Your assignment: Write out every entry exactly as it appears, omitting the pictures.

==== Material to process

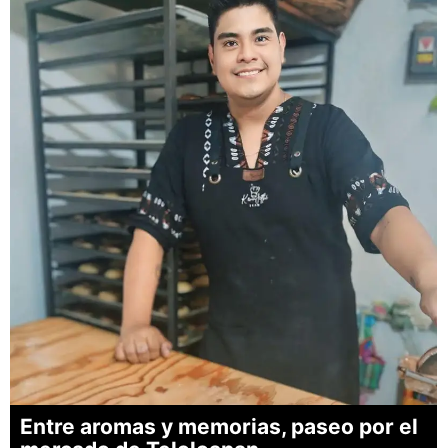
Entre aromas y memorias, paseo por el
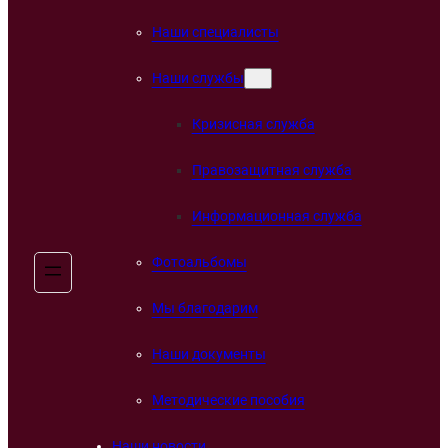
Наши специалисты
Наши службы
Кризисная служба
Правозащитная служба
Информационная служба
Фотоальбомы
Мы благодарим
Наши документы
Методические пособия
Наши новости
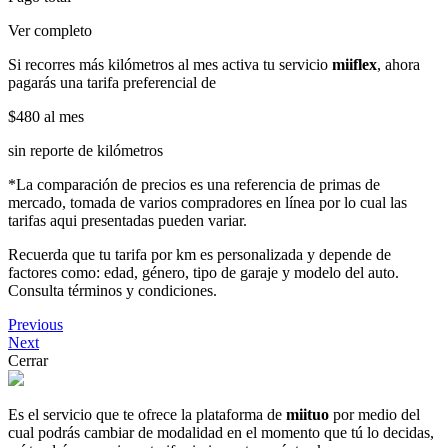
Ver completo
Si recorres más kilómetros al mes activa tu servicio
miiflex
, ahora
pagarás una tarifa preferencial de
$480
al mes
sin reporte de kilómetros
*La comparación de precios es una referencia de primas de
mercado, tomada de varios compradores en línea por lo cual las
tarifas aqui presentadas pueden variar.
Recuerda que tu tarifa por km es personalizada y depende de
factores como: edad, género, tipo de garaje y modelo del auto.
Consulta términos y condiciones.
Previous
Next
Cerrar
Es el servicio que te ofrece la plataforma de
miituo
por medio del
cual podrás cambiar de modalidad en el momento que tú lo decidas,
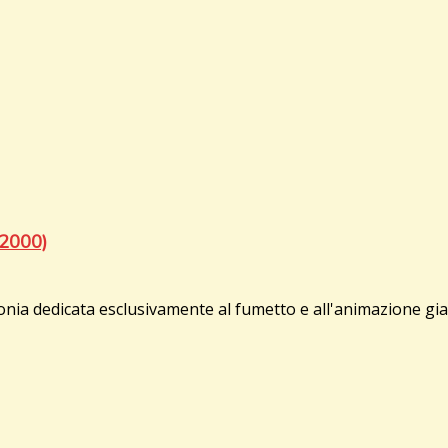
2000)
a dedicata esclusivamente al fumetto e all'animazione giapp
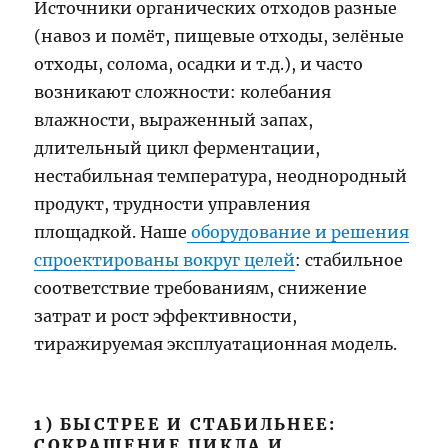
Источники органических отходов разные
(навоз и помёт, пищевые отходы, зелёные
отходы, солома, осадки и т.д.), и часто
возникают сложности: колебания
влажности, выраженный запах,
длительный цикл ферментации,
нестабильная температура, неоднородный
продукт, трудности управления
площадкой. Наше
оборудование и решения
спроектированы вокруг целей
: стабильное
соответствие требованиям, снижение
затрат и рост эффективности,
тиражируемая эксплуатационная модель.
1) БЫСТРЕЕ И СТАБИЛЬНЕЕ:
СОКРАЩЕНИЕ ЦИКЛА И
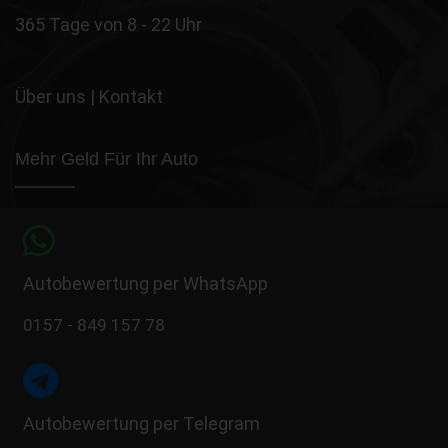
365 Tage von 8 - 22 Uhr
Über uns
|
Kontakt
Mehr Geld Für Ihr Auto
Autobewertung per WhatsApp
0157 - 849 157 78
Autobewertung per Telegram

========

Answer space:
Entre aromas y memorias, paseo por el
Наши специалисты
Наши службы
Кризисная служба
Правозащитная служба
Информационная служба
Фотоальбомы
Мы благодарим
Наши документы
Методические пособия
Наши новости
Ver completo
Si recorres más kilómetros al mes activa tu servicio
miiflex
, ahora
pagarás una tarifa preferencial de
$480
al mes
sin reporte de kilómetros
*La comparación de precios es una referencia de primas de
mercado, tomada de varios compradores en línea por lo cual las
tarifas aqui presentadas pueden variar.
Recuerda que tu tarifa por km es personalizada y depende de
factores como: edad, género, tipo de garaje y modelo del auto.
Consulta términos y condiciones.
Previous
Next
Cerrar
Es el servicio que te ofrece la plataforma de
miituo
por medio del
cual podrás cambiar de modalidad en el momento que tú lo decidas,
2000)
a dedicata esclusivamente al fumetto e all'animazione giapp
Источники органических отходов разные
(навоз и помёт, пищевые отходы, зелёные
отходы, солома, осадки и т.д.), и часто
возникают сложности: колебания
влажности, выраженный запах,
длительный цикл ферментации,
нестабильная температура, неоднородный
продукт, трудности управления
площадкой. Наше
оборудование и решения
спроектированы вокруг целей
: стабильное
соответствие требованиям, снижение
затрат и рост эффективности,
тиражируемая эксплуатационная модель.
1) БЫСТРЕЕ И СТАБИЛЬНЕЕ:
СОКРАЩЕНИЕ ЦИКЛА И
365 Tage von 8 - 22 Uhr
Über uns
|
Kontakt
Mehr Geld Für Ihr Auto
Autobewertung per WhatsApp
0157 - 849 157 78
Autobewertung per Telegram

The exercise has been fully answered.